The last few months have been tense for both financial companies and finance professionals, in particular the corporate finance sector at large. We are not doing an economic prognosis here, but helping finance professionals to discover exciting recession-proof career pathways amidst the economic downturn.
Inflation is a key enemy of the Federal Reserve; and to douse inflation, the US Fed hiked interest rates to 75 bps. Knowing the trend, the United Nations Conference on Trade and Development (UNCTAD) report brought a warning that the monetary and fiscal policies in the developed economies can push the world economy into recession, far worse than the one in 2008. This contracted corporate earnings and landed lenders in a hot zone making mortgages more expensive, eventually increasing the odds of a recession in the near future.
IMF’s Managing Director, Kristalina Georgieva, opined “Central banks must ‘stay the course till they reach a neutral level. I don’t recall any moment in recent history when economists and investors were so divided on the global economy and monetary policy.
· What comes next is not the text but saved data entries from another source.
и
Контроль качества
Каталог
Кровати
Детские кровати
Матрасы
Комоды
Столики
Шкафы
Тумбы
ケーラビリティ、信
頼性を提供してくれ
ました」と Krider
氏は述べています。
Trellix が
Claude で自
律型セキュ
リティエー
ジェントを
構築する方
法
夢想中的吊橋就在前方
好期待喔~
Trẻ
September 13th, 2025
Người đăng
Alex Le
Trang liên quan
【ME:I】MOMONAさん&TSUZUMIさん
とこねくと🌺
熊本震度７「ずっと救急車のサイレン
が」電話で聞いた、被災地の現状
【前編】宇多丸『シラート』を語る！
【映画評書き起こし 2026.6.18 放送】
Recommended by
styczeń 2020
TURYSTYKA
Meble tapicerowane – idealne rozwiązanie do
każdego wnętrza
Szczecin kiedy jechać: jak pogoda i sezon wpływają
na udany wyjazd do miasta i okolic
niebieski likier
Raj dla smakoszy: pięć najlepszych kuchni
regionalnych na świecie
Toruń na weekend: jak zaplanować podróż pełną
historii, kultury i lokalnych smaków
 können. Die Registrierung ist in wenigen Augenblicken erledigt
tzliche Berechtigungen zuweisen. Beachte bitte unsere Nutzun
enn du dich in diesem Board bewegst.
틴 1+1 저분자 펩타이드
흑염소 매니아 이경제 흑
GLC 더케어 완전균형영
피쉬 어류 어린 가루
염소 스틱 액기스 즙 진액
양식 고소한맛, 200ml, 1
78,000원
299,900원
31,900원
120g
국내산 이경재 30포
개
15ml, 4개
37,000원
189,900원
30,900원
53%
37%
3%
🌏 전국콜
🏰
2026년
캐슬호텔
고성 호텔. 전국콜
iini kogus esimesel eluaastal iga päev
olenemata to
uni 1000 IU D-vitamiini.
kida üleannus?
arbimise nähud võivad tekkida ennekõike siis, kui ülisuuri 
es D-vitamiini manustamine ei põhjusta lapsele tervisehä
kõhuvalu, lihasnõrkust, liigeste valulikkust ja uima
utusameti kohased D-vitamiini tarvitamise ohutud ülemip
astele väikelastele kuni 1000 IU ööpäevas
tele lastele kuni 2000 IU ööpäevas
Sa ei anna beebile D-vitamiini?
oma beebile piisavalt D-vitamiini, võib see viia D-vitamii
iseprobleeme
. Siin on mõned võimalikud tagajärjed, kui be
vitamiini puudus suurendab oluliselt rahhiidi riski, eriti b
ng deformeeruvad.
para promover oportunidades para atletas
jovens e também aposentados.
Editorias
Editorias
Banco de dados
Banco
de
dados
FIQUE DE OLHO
But I am surprised to see the global economy is confronting many shocks and uncertainties: decades high inflation, Russia’s war in Ukraine, China’s Zero COVID-19 policy, an energy crisis in Europe, and recent natural disasters in North America and Asia.”
Speculation went high among investors as they hoped Fed would keep inflation under control, but the later economic data brought spirits down. As Fed Chair, Jeremy Powell marked that the Fed pivot will not be visible soon on the horizon, actuaries and financial risk management professionals have wide scope to assess and analyze risks and made predictions.
How did it all start?
To prevent a complete economic crash, Fed kept the interest rates at zero during the pandemic era. But with the economy getting back on its feet through supply chain disruptions, stifled consumer demand, low unemployment, and performing financial markets, the US fed governance dared on price hikes. Assuming the price rise was transitory, Fed was hit by a shock as the inflation rate was more than expected by March 2022, hence resulting in a tight monetary policy.
Why Fed Pivot matter to finance professionals?
High-interest rates are bad news for investors and finance companies as they have to borrow less for a high cost. Lower borrowings mean low investment; low investment leads to low earnings. High-value stocks in the stock market suffered due to low discounted cash flow valuations. As a result of this macroeconomic uncertainty and poor financial planning, investors were confounded by selling pressure of selling out their riskiest stocks and bonds. Hence the role of financial advisors and portfolio managers came under the limelight.
A ton of effort is pending on combating inflation by the Fed to reach 2%. As the first step, the US announced the opening of 260,000 jobs in October. Since the NRI fund flow increased by $2,789 billion from $1,743 in a year, the government sees a huge employment potential for qualified CPA, CA, FRM, CFA, and CMA accountants and finance professionals in investment, audit & tax, insurance, banking stock market, equity, advisory, and consultation domains.